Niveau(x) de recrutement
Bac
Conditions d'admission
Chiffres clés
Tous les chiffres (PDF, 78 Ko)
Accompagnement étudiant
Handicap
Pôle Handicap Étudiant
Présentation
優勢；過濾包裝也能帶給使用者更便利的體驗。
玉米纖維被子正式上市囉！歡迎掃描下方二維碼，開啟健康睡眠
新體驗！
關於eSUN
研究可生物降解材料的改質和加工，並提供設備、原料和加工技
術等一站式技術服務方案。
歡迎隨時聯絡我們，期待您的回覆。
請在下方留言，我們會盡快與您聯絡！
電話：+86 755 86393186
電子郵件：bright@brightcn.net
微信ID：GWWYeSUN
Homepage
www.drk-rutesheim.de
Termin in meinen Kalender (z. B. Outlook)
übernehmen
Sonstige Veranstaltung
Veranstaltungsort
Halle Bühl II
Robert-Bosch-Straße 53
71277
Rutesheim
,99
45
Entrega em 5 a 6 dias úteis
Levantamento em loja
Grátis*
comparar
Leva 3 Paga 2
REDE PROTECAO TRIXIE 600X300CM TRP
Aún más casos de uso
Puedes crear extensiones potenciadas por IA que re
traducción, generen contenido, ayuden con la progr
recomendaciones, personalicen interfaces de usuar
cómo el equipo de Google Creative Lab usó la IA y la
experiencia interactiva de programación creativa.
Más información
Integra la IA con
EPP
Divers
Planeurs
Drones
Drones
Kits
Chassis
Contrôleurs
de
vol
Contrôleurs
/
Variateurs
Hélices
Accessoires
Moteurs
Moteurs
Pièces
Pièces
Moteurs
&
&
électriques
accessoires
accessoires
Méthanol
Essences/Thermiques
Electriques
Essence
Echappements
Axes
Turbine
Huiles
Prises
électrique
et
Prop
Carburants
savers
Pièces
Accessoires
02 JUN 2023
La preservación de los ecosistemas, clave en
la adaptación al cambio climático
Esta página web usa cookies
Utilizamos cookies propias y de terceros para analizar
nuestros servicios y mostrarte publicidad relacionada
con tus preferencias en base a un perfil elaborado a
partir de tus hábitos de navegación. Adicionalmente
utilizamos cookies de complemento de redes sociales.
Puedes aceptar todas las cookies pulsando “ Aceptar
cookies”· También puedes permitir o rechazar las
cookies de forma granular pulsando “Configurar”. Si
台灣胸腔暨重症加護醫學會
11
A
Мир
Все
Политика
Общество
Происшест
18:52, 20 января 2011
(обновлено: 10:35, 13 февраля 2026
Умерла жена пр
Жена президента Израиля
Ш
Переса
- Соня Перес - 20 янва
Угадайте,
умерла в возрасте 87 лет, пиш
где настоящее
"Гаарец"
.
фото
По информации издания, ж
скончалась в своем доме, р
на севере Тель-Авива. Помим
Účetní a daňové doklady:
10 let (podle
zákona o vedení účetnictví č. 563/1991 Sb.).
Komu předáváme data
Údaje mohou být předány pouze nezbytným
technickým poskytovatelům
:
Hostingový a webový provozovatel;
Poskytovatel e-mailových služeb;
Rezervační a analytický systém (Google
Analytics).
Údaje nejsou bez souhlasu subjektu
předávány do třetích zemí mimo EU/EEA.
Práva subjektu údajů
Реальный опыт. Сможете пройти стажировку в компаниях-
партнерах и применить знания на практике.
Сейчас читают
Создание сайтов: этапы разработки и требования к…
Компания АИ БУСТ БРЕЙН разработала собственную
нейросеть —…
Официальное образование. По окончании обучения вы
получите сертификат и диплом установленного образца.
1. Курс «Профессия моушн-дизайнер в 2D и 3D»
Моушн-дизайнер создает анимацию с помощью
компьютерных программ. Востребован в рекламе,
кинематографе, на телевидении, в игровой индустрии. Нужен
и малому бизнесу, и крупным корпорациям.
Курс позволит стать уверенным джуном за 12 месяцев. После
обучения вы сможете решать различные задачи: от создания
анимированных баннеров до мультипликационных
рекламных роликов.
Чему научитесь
----------
Looking through the data above, copy out each line in which the string "дизайнер" occurs.

* **SOLUTION TO THIS EXERCISE**
1. Курс «Профессия моушн-дизайнер в 2D и 3D»
Моушн-дизайнер создает анимацию с помощью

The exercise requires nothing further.